(Extracted page text data)
=== Section Start ===

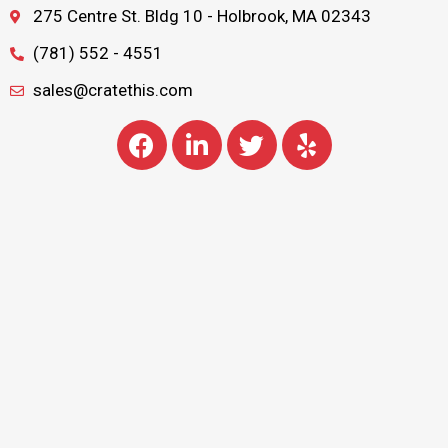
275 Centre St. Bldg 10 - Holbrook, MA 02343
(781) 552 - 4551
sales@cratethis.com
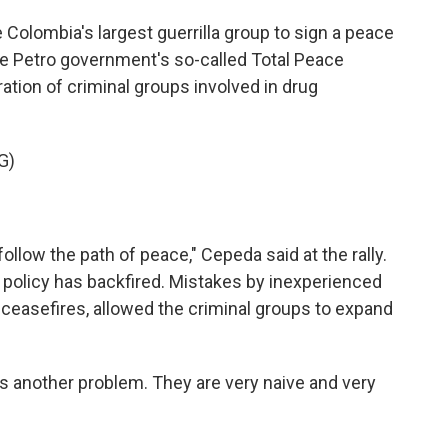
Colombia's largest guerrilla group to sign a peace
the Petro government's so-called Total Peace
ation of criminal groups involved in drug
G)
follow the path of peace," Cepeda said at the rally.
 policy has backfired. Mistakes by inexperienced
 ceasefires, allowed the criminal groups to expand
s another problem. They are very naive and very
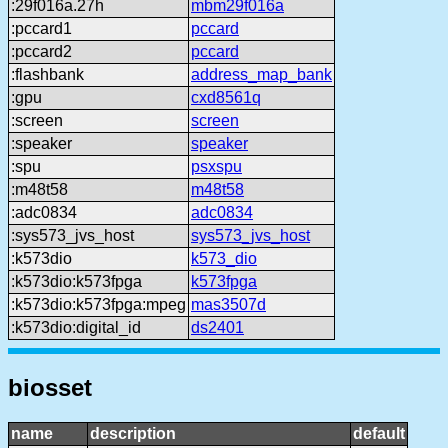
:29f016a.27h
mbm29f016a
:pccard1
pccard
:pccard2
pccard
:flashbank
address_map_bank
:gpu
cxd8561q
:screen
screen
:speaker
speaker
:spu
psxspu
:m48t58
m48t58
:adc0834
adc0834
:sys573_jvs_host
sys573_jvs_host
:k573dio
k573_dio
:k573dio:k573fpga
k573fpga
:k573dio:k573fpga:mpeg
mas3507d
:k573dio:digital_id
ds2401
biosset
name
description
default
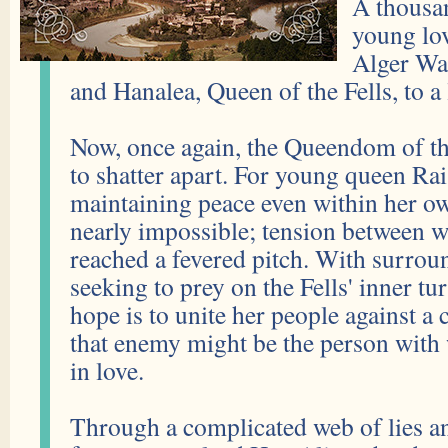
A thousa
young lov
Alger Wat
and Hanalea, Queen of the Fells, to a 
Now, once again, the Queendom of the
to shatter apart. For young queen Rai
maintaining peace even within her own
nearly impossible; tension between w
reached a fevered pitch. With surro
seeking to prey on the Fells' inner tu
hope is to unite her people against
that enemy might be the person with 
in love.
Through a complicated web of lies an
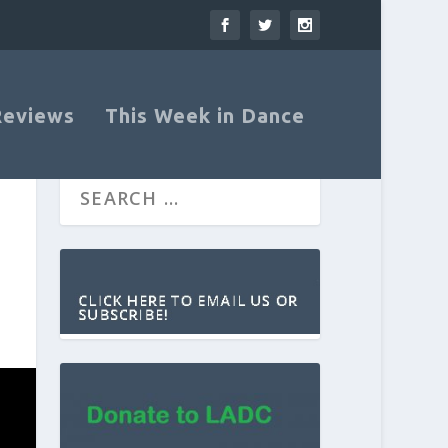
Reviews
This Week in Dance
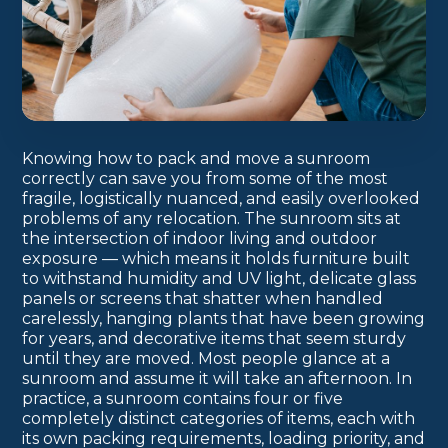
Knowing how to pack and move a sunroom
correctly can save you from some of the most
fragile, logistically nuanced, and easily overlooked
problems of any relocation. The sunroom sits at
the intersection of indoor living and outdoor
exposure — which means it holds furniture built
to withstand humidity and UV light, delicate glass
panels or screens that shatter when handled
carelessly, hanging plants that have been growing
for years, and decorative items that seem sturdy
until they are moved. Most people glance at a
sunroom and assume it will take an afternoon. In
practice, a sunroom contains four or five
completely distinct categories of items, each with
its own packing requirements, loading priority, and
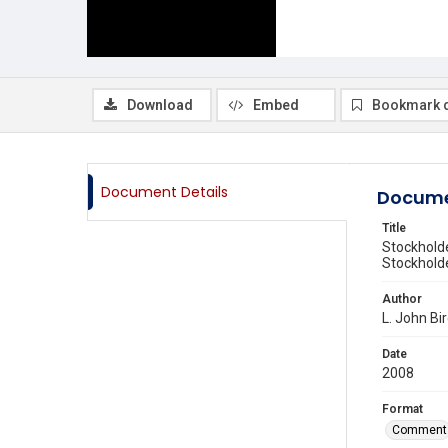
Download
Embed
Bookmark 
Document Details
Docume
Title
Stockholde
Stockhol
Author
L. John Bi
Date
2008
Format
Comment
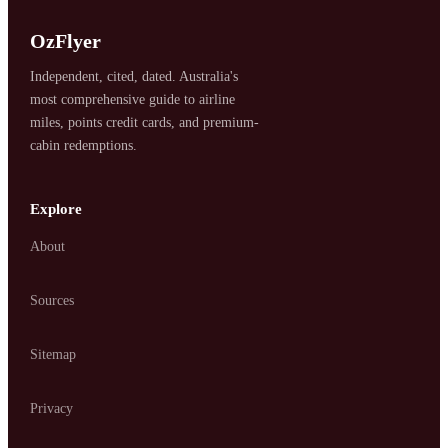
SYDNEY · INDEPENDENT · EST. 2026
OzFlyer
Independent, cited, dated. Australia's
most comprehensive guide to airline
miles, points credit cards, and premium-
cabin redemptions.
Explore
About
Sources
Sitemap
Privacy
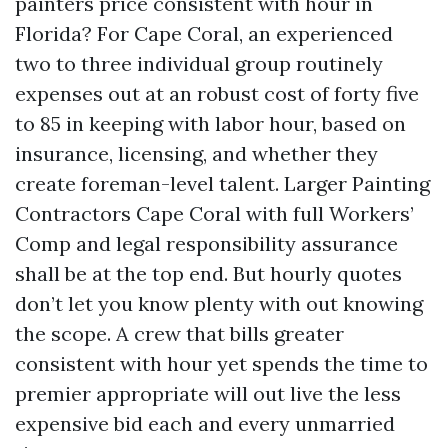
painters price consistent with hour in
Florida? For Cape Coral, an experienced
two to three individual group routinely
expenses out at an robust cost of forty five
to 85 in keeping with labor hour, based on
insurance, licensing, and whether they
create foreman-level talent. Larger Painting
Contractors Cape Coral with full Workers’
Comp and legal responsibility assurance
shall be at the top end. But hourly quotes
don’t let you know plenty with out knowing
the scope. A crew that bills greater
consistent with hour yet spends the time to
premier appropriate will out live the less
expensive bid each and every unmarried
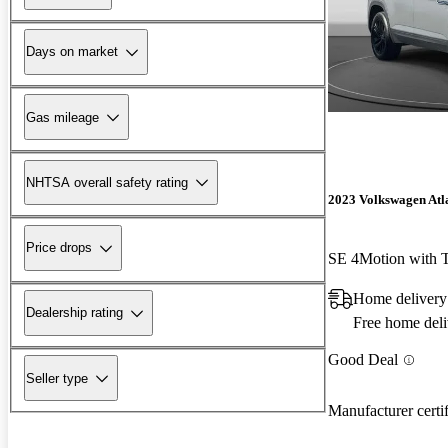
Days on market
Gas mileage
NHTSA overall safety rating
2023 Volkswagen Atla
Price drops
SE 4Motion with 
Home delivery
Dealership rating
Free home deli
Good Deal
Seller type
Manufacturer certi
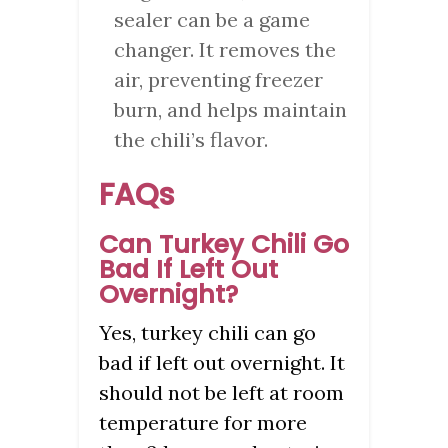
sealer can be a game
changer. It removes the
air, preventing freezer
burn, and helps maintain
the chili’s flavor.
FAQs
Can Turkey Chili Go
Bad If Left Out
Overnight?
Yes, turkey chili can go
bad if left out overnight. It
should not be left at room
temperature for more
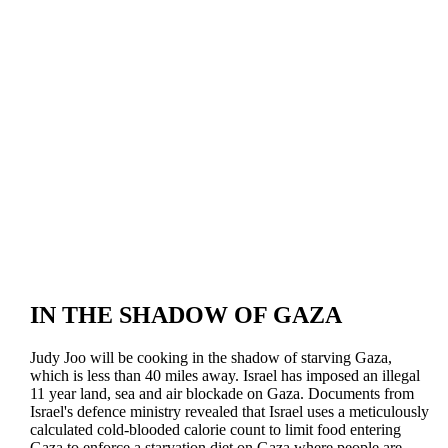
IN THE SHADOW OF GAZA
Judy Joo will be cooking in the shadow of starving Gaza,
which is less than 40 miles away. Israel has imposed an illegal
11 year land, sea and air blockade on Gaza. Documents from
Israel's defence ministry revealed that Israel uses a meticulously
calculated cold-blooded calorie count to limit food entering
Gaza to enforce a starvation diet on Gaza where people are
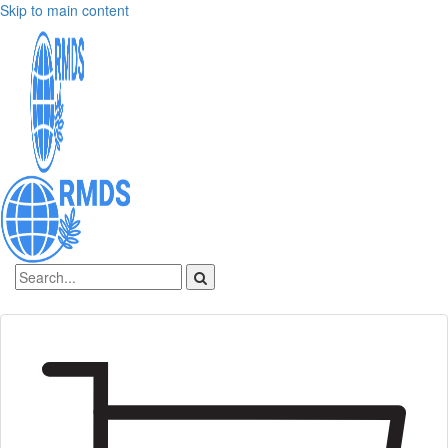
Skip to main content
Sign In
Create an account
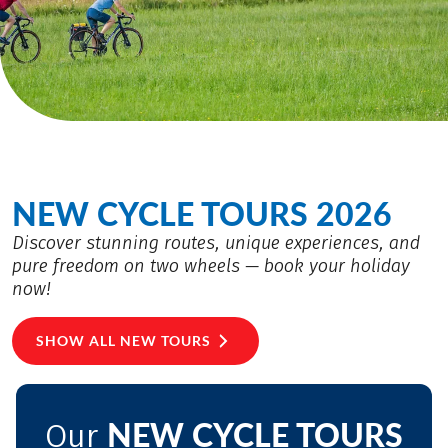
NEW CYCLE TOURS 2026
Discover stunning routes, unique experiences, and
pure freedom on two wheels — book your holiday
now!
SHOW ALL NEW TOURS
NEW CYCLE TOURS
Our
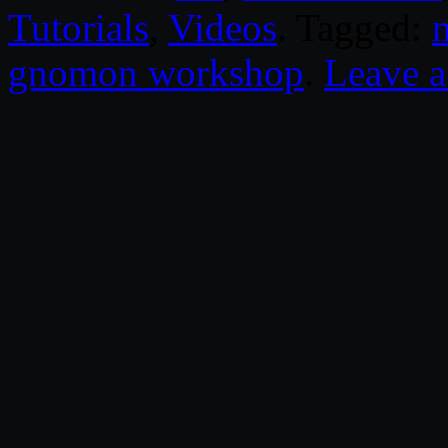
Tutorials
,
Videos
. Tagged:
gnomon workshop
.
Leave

=== Section End ===

● **The task**: Any pictures should be dropped; transcribe the rest of the records above exactly.

● **Solution**:
275 Centre St. Bldg 10 - Holbrook, MA 02343
(781) 552 - 4551
sales@cratethis.com
Colombia's largest guerrilla group to sign a peace
the Petro government's so-called Total Peace
ation of criminal groups involved in drug
G)
follow the path of peace," Cepeda said at the rally.
 policy has backfired. Mistakes by inexperienced
 ceasefires, allowed the criminal groups to expand
s another problem. They are very naive and very
:29f016a.27h
mbm29f016a
:pccard1
pccard
:pccard2
pccard
:flashbank
address_map_bank
:gpu
cxd8561q
:screen
screen
:speaker
speaker
:spu
psxspu
:m48t58
m48t58
:adc0834
adc0834
:sys573_jvs_host
sys573_jvs_host
:k573dio
k573_dio
:k573dio:k573fpga
k573fpga
:k573dio:k573fpga:mpeg
mas3507d
:k573dio:digital_id
ds2401
biosset
name
description
default
A thousa
young lov
Alger Wat
and Hanalea, Queen of the Fells, to a 
Now, once again, the Queendom of the
to shatter apart. For young queen Rai
maintaining peace even within her own
nearly impossible; tension between w
reached a fevered pitch. With surro
seeking to prey on the Fells' inner tu
hope is to unite her people against
that enemy might be the person with 
in love.
Through a complicated web of lies an
Reviews
This Week in Dance
Knowing how to pack and move a sunroom
correctly can save you from some of the most
fragile, logistically nuanced, and easily overlooked
problems of any relocation. The sunroom sits at
the intersection of indoor living and outdoor
exposure — which means it holds furniture built
to withstand humidity and UV light, delicate glass
panels or screens that shatter when handled
carelessly, hanging plants that have been growing
for years, and decorative items that seem sturdy
until they are moved. Most people glance at a
sunroom and assume it will take an afternoon. In
practice, a sunroom contains four or five
completely distinct categories of items, each with
its own packing requirements, loading priority, and
Download
Embed
Bookmark 
Document Details
Docume
Title
Stockholde
Stockhol
Author
L. John Bi
Date
2008
Format
Comment
SYDNEY · INDEPENDENT · EST. 2026
OzFlyer
Independent, cited, dated. Australia's
most comprehensive guide to airline
miles, points credit cards, and premium-
cabin redemptions.
Explore
About
Sources
Sitemap
Privacy
painters price consistent with hour in
Florida? For Cape Coral, an experienced
two to three individual group routinely
expenses out at an robust cost of forty five
to 85 in keeping with labor hour, based on
insurance, licensing, and whether they
create foreman-level talent. Larger Painting
Contractors Cape Coral with full Workers’
Comp and legal responsibility assurance
shall be at the top end. But hourly quotes
don’t let you know plenty with out knowing
the scope. A crew that bills greater
consistent with hour yet spends the time to
premier appropriate will out live the less
expensive bid each and every unmarried
Days on market
Gas mileage
NHTSA overall safety rating
2023 Volkswagen Atla
Price drops
SE 4Motion with 
Home delivery
Dealership rating
Free home deli
Good Deal
Seller type
Manufacturer certi
sealer can be a game
changer. It removes the
air, preventing freezer
burn, and helps maintain
the chili’s flavor.
FAQs
Can Turkey Chili Go
Bad If Left Out
Overnight?
Yes, turkey chili can go
bad if left out overnight. It
should not be left at room
temperature for more
IN THE SHADOW OF GAZA
Judy Joo will be cooking in the shadow of starving Gaza,
which is less than 40 miles away. Israel has imposed an illegal
11 year land, sea and air blockade on Gaza. Documents from
Israel's defence ministry revealed that Israel uses a meticulously
calculated cold-blooded calorie count to limit food entering
Gaza to enforce a starvation diet on Gaza where people are
Skip to main content
Sign In
Create an account
NEW CYCLE TOURS 2026
Discover stunning routes, unique experiences, and
pure freedom on two wheels — book your holiday
now!
SHOW ALL NEW TOURS
NEW CYCLE TOURS
Our
Tutorials
,
Videos
. Tagged:
gnomon workshop
.
Leave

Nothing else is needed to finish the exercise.